O ensino superior de massa torna-se negócio atrativo para as grandes redes pela possibilidade de ganhos de escala, com incremento do número de alunos, atraídos pelos preços da mensalidade e do material didático, localização e investimentos em marketing agressivo.
O mesmo se deu, por exemplo, com as redes de supermercado que se expandiram, sem necessariamente se expandir o mercado consumidor, se bem que lojas de especiarias permaneçam vivas, o que no ensino superior corresponde às instituições focadas, com mensalidades altas, tecnologia de ponta, professores bem pagos e marcas muito valorizadas.
Cabe buscar a resposta a uma pergunta importante: esse grande mercado de massa que o Brasil precisa formar em nível superior (não em universidades de pesquisa!) deve ser atendido basicamente por este novo modelo de organização de grandes redes, sejam elas criadas e mantidas, ou não, com apoio dos fundos de "private equity"?

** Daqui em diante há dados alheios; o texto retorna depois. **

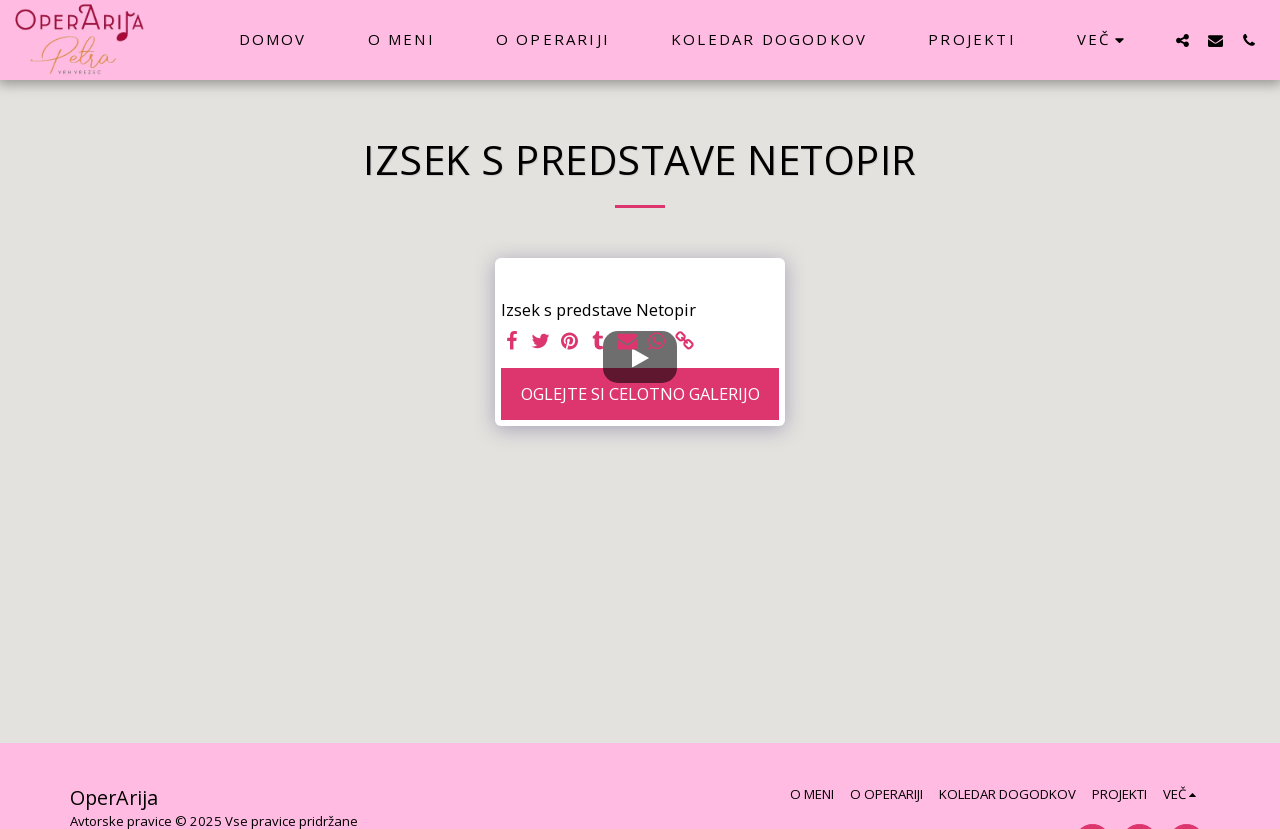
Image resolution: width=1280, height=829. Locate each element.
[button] (1182, 40)
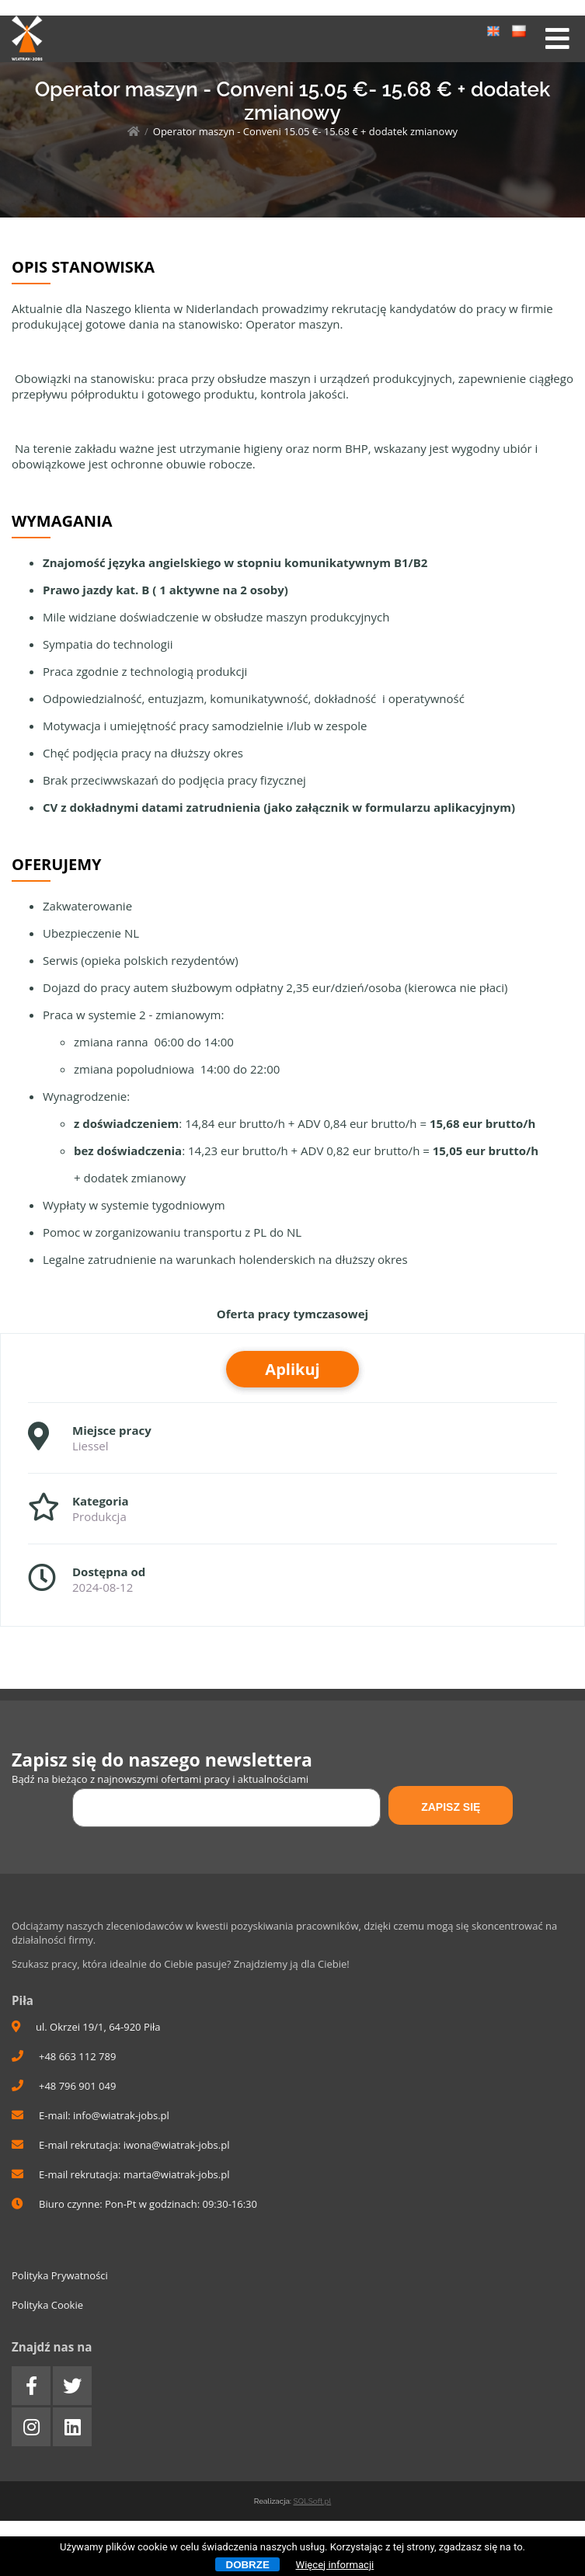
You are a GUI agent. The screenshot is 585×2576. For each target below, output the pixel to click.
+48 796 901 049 (64, 2086)
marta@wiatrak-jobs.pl (177, 2174)
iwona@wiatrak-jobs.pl (177, 2145)
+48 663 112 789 (64, 2056)
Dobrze (248, 2565)
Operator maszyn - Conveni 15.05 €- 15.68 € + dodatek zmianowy (305, 131)
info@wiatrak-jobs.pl (121, 2115)
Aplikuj (292, 1369)
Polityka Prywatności (60, 2275)
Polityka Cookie (47, 2305)
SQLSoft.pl (312, 2501)
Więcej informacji (335, 2565)
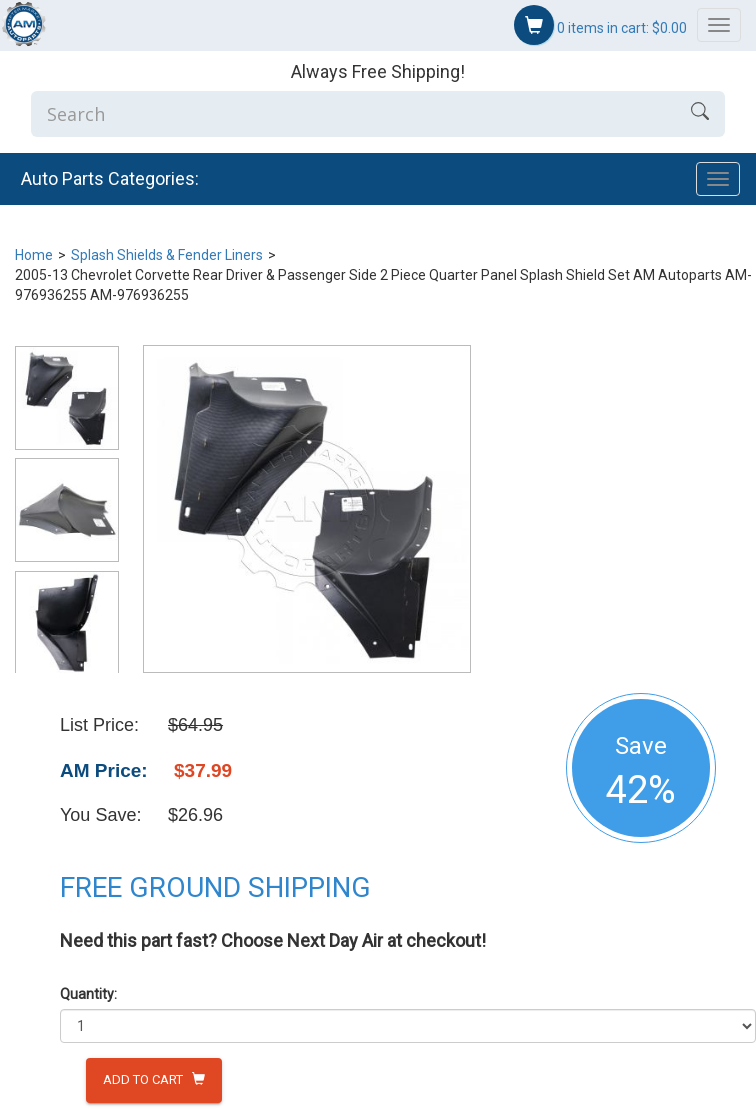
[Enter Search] (353, 114)
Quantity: (88, 994)
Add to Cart (154, 1079)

Se a resposta for sim, deveríamos ser capazes de provar a seguinte tese: a busca de redução sistemática de custos e a alta remuneração do capital permitem um ensino de qualidade. A partir daí, precisamos explicar por que o setor público gasta tanto para atender a tão poucos e não cria suas próprias redes nesses moldes.
Se não, precisamos apontar soluções, com urgência, para evitar as consequências nefastas para o futuro da qualidade e da abrangência do ensino superior, pois, diferentemente do que ocorre na produção de bens ou na prestação de outros serviços, seus resultados demoram a aparecer e não é possível devolver o "produto que apresentar defeito de fabricação".
MARIA BEATRIZ DE CARVALHO MELO LOBO, psicóloga, é vice-presidente do Instituto Lobo para o Desenvolvimento da Educação, da Ciência e da Tecnologia. Foi vice-reitora da Universidade de Mogi das Cruzes.
ROBERTO LEAL LOBO E SILVA FILHO, engenheiro, professor titular aposentado e ex-reitor da USP (1990-1993) e da Universidade de Mogi das Cruzes (1996-1999), foi diretor do CNPq e é presidente do Instituto Lobo para o Desenvolvimento da Educação, da Ciência e da Tecnologia.